The entire story can be played as either a male of female character, with Molyneux promising that women in Fable III will not look like the "Russian shot putters" in its predecessor. The entire campaign is also playable in drop-in/drop-out co-op, which thankfully this time will feature detached cameras rather than the constrictive one-screen view. Available co-op tasks will also extend beyond just combat, as players can work together to customise houses, conduct quests or even get married, if they so wish.
The dog returns as the player's constant companion and there are the same options for interaction with NPCs, such as holding hands, flirting or belching. A major change, though, is that all actions in Fable III are designed to have meaning and significance to the player. Getting married will no longer be a mindless side pursuit, but instead bring an in-game bonus to the player in the form of Guild Seals, which are basically experience points. The seals are the main source of power in Fable III, but also its primary currency. They are earned from all activities in the game and can be spent on doing things that you want to do (more on that later). This is all about ensuring gamers use and enjoy everything that Fable III has to offer.

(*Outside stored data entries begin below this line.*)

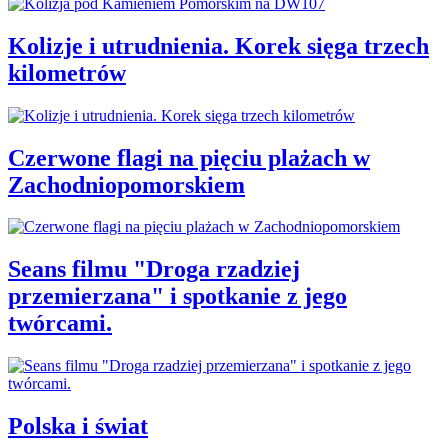
Kolizje i utrudnienia. Korek sięga trzech
kilometrów
Czerwone flagi na pięciu plażach w
Zachodniopomorskiem
Seans filmu "Droga rzadziej
przemierzana" i spotkanie z jego
twórcami.
Polska i świat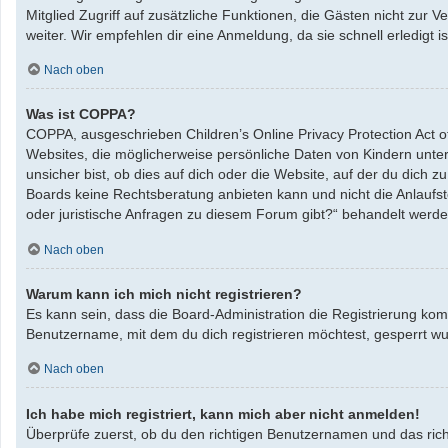
Mitglied Zugriff auf zusätzliche Funktionen, die Gästen nicht zur 
weiter. Wir empfehlen dir eine Anmeldung, da sie schnell erledigt ist
Nach oben
Was ist COPPA?
COPPA, ausgeschrieben Children’s Online Privacy Protection Act o
Websites, die möglicherweise persönliche Daten von Kindern unte
unsicher bist, ob dies auf dich oder die Website, auf der du dich zu
Boards keine Rechtsberatung anbieten kann und nicht die Anlaufste
oder juristische Anfragen zu diesem Forum gibt?“ behandelt werde
Nach oben
Warum kann ich mich nicht registrieren?
Es kann sein, dass die Board-Administration die Registrierung ko
Benutzername, mit dem du dich registrieren möchtest, gesperrt wu
Nach oben
Ich habe mich registriert, kann mich aber nicht anmelden!
Überprüfe zuerst, ob du den richtigen Benutzernamen und das ric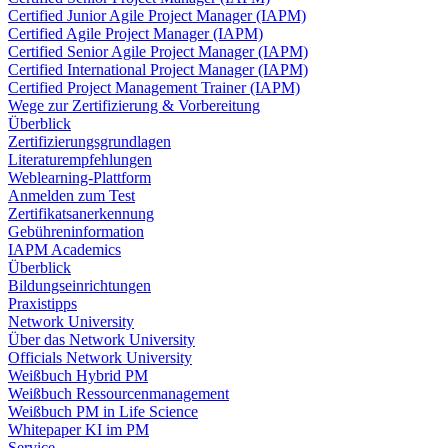
Certified Junior Agile Project Manager (IAPM)
Certified Agile Project Manager (IAPM)
Certified Senior Agile Project Manager (IAPM)
Certified International Project Manager (IAPM)
Certified Project Management Trainer (IAPM)
Wege zur Zertifizierung & Vorbereitung
Überblick
Zertifizierungsgrundlagen
Literaturempfehlungen
Weblearning-Plattform
Anmelden zum Test
Zertifikatsanerkennung
Gebühreninformation
IAPM Academics
Überblick
Bildungseinrichtungen
Praxistipps
Network University
Über das Network University
Officials Network University
Weißbuch Hybrid PM
Weißbuch Ressourcenmanagement
Weißbuch PM in Life Science
Whitepaper KI im PM
Service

For Fable III, Molyneux has taken the bold move for an RPG of not including any 2D menus or lists. He said that Fable II's menu systems for spending experience points and levelling up the player-character smacked of "bad design", with players having to scroll through hundreds of options in menus and sub-menus.

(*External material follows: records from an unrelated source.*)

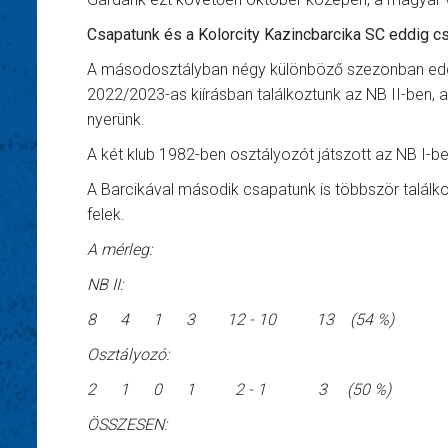
Csapatunk és a Kolorcity Kazincbarcika SC eddig csa
A másodosztályban négy különböző szezonban edd
2022/2023-as kiírásban találkoztunk az NB II-ben, a
nyerünk.
A két klub 1982-ben osztályozót játszott az NB I-b
A Barcikával második csapatunk is többször talál
felek.
A mérleg:
NB II:
8 4 1 3 12 - 10 13 (54 %)
Osztályozó:
2 1 0 1 2 - 1 3 (50 %)
ÖSSZESEN:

"That is just not good enough in today's world. You just can't get people excited about scrolling down sub-menus," he said. "We had to think more revolutionary, so I said that Fable III is not going to have a single list in the entire game. Everything that you do is going to be in the world. To be honest, that was a crazy thing to say, but the team has done a fantastic job."
Unlocking the gates also brings bonuses inside treasure chests. Guild Seals can be spent on opening the chests to get items such as new houses or "big b**tard swords". The levelling up system also handles the magic, which this time involves donning gauntlets known as Fists Of Power. Players will need to switch gauntlets to access different magic powers, but they will later be able to wear two gauntlets at the same time to combine spells, such as fiery whirlwinds as a mix of Inferno and Vortex.

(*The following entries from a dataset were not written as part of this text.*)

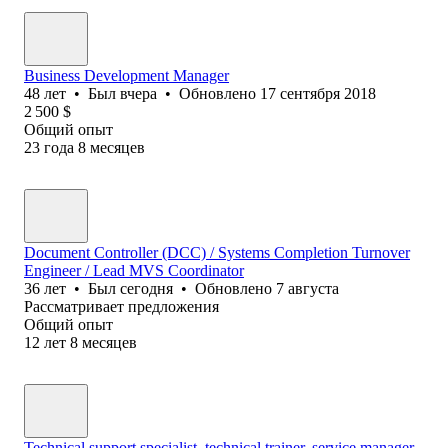
Business Development Manager
48
лет
•
Был
вчера
•
Обновлено
17 сентября 2018
2 500
$
Общий опыт
23
года
8
месяцев
Document Controller (DCC) / Systems Completion Turnover
Engineer / Lead MVS Coordinator
36
лет
•
Был
сегодня
•
Обновлено
7 августа
Рассматривает предложения
Общий опыт
12
лет
8
месяцев
Technical support specialist, technical trainer, service manager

Alongside the visual levelling up system, Molyneux has also changed the main pause screen so that it no longer takes the player to a static menu, but to a 3D space. Pressing the start button transfers the player from any gameplay level to a dressing room-style space where they can move around. The Cleese butler is always there, along with a 3D living map in the middle of the space that can be examined with a magnifying glass. There are also rooms representing where menu screens would be, such as a wardrobe for changing outfits, putting on accessories or dyeing fabrics. Everything is intended to give a dynamic experience rather than tediously scrolling through hundreds of options.
Fable III will be released on October 26 for PC and Xbox 360.